[The data — start]
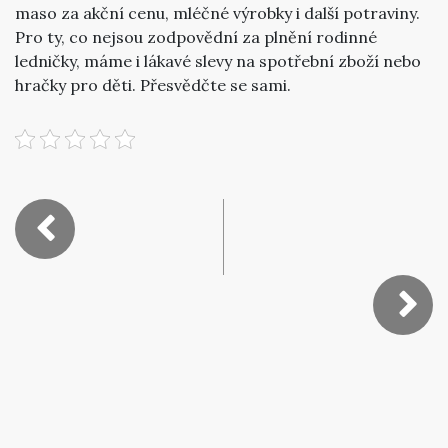
maso za akční cenu, mléčné výrobky i další potraviny.
Pro ty, co nejsou zodpovědní za plnění rodinné
ledničky, máme i lákavé slevy na spotřební zboží nebo
hračky pro děti. Přesvědčte se sami.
[The data — finish]
### About this task
Return the full material word for word. Do not include the pictures.

### Finished exercise
maso za akční cenu, mléčné výrobky i další potraviny.
Pro ty, co nejsou zodpovědní za plnění rodinné
ledničky, máme i lákavé slevy na spotřební zboží nebo
hračky pro děti. Přesvědčte se sami.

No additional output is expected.